After Israel launched its ferocious campaign of airstrikes and shelling against Gaza in retaliation for militant rocket attacks, Mohammed Morsi recalled Egypt's ambassador to Israel in protest and on Thursday ordered his prime minister to head to the tiny Palestinian territory in a symbolic show of solidarity.
Mr. Morsi, Egypt's first freely elected president, is facing calls at home to take stronger action. But he is just as wary as Mubarak was about straining ties with the United States, Israel's top ally. Moreover, powerful parts of Egypt's ruling establishment, particularly in the military and security forces, deeply oppose Hamas, and Mr. Morsi could face a backlash if he appears to move too strongly in the militant group's direction.
In past conflicts between Israel and Arab nations, Mr. Morsi's Muslim Brotherhood loudly denounced Mubarak for too timid a response, demanding, for example, the Israeli ambassador's expulsion from Cairo. The group often accused Mubarak of toeing Washington's line on Israel.
But in his first public comments Thursday on the crisis, Mr. Morsi was subdued, almost conciliatory. He called the bombardment an "unacceptable aggression," but avoided sharp condemnations of Israel. He expressed support for Gaza Palestinians but did not refer to Hamas.
"We don't accept the continuation of this [Israeli] threat and aggression against the people of Gaza," he said in comments at a Cabinet meeting aired on state TV. "The Israelis must realize that we don't accept this aggression and that it can only lead to instability in the region."
Mr. Morsi also said he spoke early Thursday with President Barack Obama about stopping the assault and how "peace and security could be achieved for everyone without aggression."
The tame response could be out of pragmatism. Egypt does not want to be seen as fueling the Gaza crisis and has a strong interest in securing the goodwill of the international community, particularly the United States, as it seeks massive injection of foreign investments and aid to kick-start its ailing economy. The United States is Egypt's chief Western backer, giving it $1.3 billion a year in military aid and $250 million in economic assistance.
Washington's goodwill is also needed to secure a key $4.8 billion loan from the International Monetary Fund. An IMF team is now in Cairo to negotiate the loan.
Mr. Morsi could come under greater pressure for a tougher response if the onslaught worsens. But so far, his response has not gone beyond what Mubarak did in the past.

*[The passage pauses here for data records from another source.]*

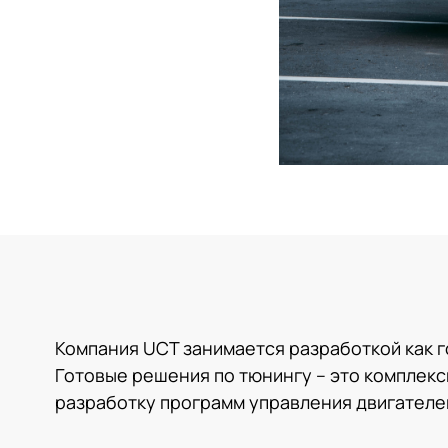
Компания UCT занимается разработкой как г
Готовые решения по тюнингу – это комплек
разработку программ управления двигателем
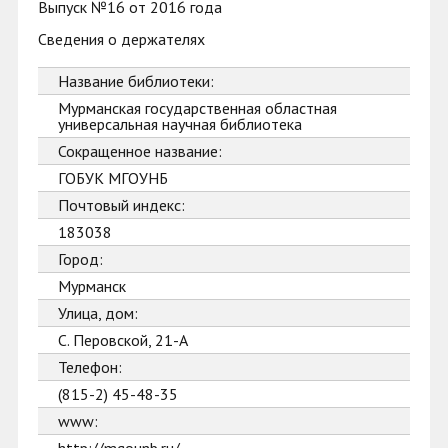
Выпуск №16 от 2016 года
Сведения о держателях
Название библиотеки:
Мурманская государственная областная
универсальная научная библиотека
Сокращенное название:
ГОБУК МГОУНБ
Почтовый индекс:
183038
Город:
Мурманск
Улица, дом:
С. Перовской, 21-А
Телефон:
(815-2) 45-48-35
www:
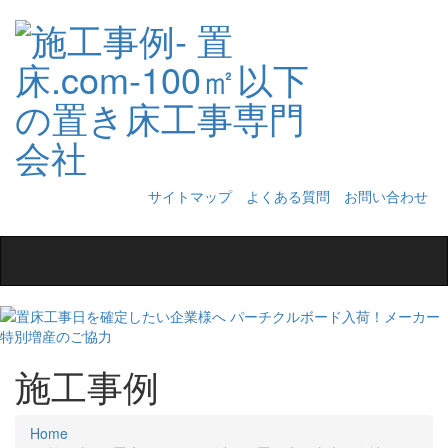
サイトマップ
よくある質問
お問い合わせ
Toggle
navigation
施工事例
Home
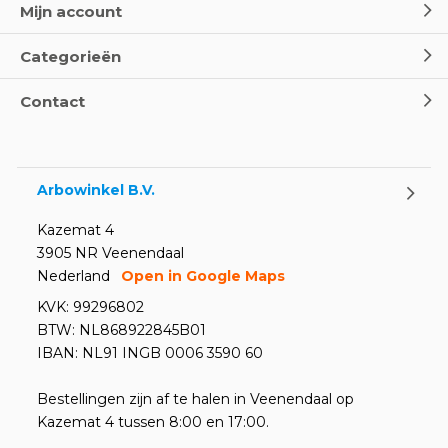
Mijn account
Categorieën
Contact
Arbowinkel B.V.
Kazemat 4
3905 NR Veenendaal
Nederland
Open in Google Maps
KVK: 99296802
BTW: NL868922845B01
IBAN: NL91 INGB 0006 3590 60
Bestellingen zijn af te halen in Veenendaal op
Kazemat 4 tussen 8:00 en 17:00.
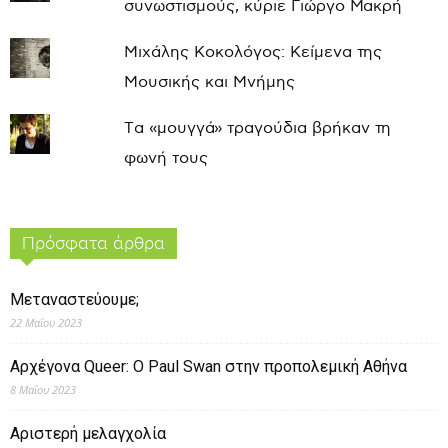
συνωστισμούς, κύριε Γιώργο Μακρή
Μιχάλης Κοκολόγος: Κείμενα της
Μουσικής και Μνήμης
Τα «μουγγά» τραγούδια βρήκαν τη
φωνή τους
Πρόσφατα άρθρα
Μεταναστεύουμε;
22 Μαΐου 2023
Αρχέγονα Queer: O Paul Swan στην προπολεμική Αθήνα
8 Μαΐου 2023
Αριστερή μελαγχολία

Mubarak, who was overthrown in early 2011, twice ordered home his ambassador to Israel, once over the Jewish state's 1982 invasion of Lebanon and again in response to Israeli repression of the Palestinian uprising that began in 2000. In both cases, he used fiery rhetoric to denounce Israel's actions but remained firmly committed to his country's U.S.-sponsored 1979 peace treaty with the Jewish state.

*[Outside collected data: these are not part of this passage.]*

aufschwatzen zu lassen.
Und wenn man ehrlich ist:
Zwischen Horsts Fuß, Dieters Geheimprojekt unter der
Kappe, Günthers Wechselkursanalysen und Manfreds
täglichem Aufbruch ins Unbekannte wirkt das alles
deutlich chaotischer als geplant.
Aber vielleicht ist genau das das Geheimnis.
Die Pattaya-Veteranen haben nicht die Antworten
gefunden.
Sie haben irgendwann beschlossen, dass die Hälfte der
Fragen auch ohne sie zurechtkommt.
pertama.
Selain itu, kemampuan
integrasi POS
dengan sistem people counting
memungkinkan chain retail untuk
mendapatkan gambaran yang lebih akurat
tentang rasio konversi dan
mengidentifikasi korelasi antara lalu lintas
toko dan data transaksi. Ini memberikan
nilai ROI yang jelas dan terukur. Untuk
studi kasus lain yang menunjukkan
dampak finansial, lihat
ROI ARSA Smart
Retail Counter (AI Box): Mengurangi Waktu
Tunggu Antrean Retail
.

On Thursday, Egypt's ambassador to Israel, Atef Sayid al-Ahl, arrived back in Cairo, saying he was back for consultations with Mr. Morsi and that the embassy in Tel Aviv was still operating.
The dispatch to Gaza of Prime Minister Hesham Kandil was a notable symbolic gesture, the highest-level Egyptian official to visit Gaza since Hamas took over the territory in 2007. But it remained largely symbolic, given that the prime minister's authority is dwarfed by the president's overwhelming powers.
Mr. Kandil was ordered to head to Gaza today, heading a delegation to meet the "urgent humanitarian needs" of Gaza residents, according to state TV. The move is likely to be criticized by Mr. Morsi's foes, contending that the president is showing more concern for Palestinians living under his Hamas allies' rule than toward millions of Egyptians hit hard by the nation's worst economic crisis in years.